**What to produce**: Take the data that follows and retype it word for word.

Items from a data source
########################################

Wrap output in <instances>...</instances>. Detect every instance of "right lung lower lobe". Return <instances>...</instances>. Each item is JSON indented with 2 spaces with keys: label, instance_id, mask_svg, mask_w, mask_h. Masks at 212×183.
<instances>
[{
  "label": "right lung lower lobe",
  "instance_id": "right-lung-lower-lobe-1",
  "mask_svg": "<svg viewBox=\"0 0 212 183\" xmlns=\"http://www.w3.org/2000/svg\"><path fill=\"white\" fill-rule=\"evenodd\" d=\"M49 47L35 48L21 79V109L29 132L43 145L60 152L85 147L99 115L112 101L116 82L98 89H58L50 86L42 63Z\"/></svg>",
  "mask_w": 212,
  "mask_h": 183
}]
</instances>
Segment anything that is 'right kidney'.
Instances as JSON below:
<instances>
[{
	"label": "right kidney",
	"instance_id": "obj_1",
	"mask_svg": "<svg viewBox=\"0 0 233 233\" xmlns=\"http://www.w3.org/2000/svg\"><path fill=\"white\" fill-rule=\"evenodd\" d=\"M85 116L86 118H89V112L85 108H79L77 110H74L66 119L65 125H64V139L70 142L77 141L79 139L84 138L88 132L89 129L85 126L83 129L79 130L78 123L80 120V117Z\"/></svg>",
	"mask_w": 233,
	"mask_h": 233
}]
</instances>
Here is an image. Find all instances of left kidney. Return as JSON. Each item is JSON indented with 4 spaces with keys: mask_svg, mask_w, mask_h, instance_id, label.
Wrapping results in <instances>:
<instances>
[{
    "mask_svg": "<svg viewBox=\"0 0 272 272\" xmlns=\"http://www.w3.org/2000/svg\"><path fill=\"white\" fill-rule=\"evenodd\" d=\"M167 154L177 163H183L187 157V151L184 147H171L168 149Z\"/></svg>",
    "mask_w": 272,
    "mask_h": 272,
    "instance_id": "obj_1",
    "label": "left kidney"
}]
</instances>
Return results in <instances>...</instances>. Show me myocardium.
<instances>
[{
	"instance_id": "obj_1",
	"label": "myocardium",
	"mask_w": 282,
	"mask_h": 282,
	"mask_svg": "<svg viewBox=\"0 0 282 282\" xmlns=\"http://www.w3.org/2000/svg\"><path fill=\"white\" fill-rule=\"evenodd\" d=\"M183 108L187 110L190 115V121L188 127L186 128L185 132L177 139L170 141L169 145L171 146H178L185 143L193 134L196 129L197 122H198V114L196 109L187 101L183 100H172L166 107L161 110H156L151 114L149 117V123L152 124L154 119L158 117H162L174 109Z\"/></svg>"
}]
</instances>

########################################

**Solution**:
Wrap output in <instances>...</instances>. Detect every instance of "right lung lower lobe". Return <instances>...</instances>. Each item is JSON indented with 2 spaces with keys: label, instance_id, mask_svg, mask_w, mask_h. Masks at 212×183.
<instances>
[{
  "label": "right lung lower lobe",
  "instance_id": "right-lung-lower-lobe-1",
  "mask_svg": "<svg viewBox=\"0 0 212 183\" xmlns=\"http://www.w3.org/2000/svg\"><path fill=\"white\" fill-rule=\"evenodd\" d=\"M49 47L35 48L21 79V109L29 132L43 145L60 152L85 147L99 115L112 101L116 82L98 89H58L50 86L42 63Z\"/></svg>",
  "mask_w": 212,
  "mask_h": 183
}]
</instances>
Segment anything that is 'right kidney'.
Instances as JSON below:
<instances>
[{
	"label": "right kidney",
	"instance_id": "obj_1",
	"mask_svg": "<svg viewBox=\"0 0 233 233\" xmlns=\"http://www.w3.org/2000/svg\"><path fill=\"white\" fill-rule=\"evenodd\" d=\"M85 116L86 118H89V112L85 108H79L77 110H74L66 119L65 125H64V139L70 142L77 141L79 139L84 138L88 132L89 129L85 126L83 129L79 130L78 123L80 120V117Z\"/></svg>",
	"mask_w": 233,
	"mask_h": 233
}]
</instances>
Here is an image. Find all instances of left kidney. Return as JSON. Each item is JSON indented with 4 spaces with keys: mask_svg, mask_w, mask_h, instance_id, label.
Wrapping results in <instances>:
<instances>
[{
    "mask_svg": "<svg viewBox=\"0 0 272 272\" xmlns=\"http://www.w3.org/2000/svg\"><path fill=\"white\" fill-rule=\"evenodd\" d=\"M167 154L177 163H183L187 157V151L184 147H171L168 149Z\"/></svg>",
    "mask_w": 272,
    "mask_h": 272,
    "instance_id": "obj_1",
    "label": "left kidney"
}]
</instances>
Return results in <instances>...</instances>. Show me myocardium.
<instances>
[{
	"instance_id": "obj_1",
	"label": "myocardium",
	"mask_w": 282,
	"mask_h": 282,
	"mask_svg": "<svg viewBox=\"0 0 282 282\" xmlns=\"http://www.w3.org/2000/svg\"><path fill=\"white\" fill-rule=\"evenodd\" d=\"M183 108L187 110L190 115V121L188 127L186 128L185 132L177 139L170 141L169 145L171 146H178L185 143L193 134L196 129L197 122H198V114L196 109L187 101L183 100H172L166 107L161 110H156L151 114L149 117V123L152 124L154 119L158 117H162L174 109Z\"/></svg>"
}]
</instances>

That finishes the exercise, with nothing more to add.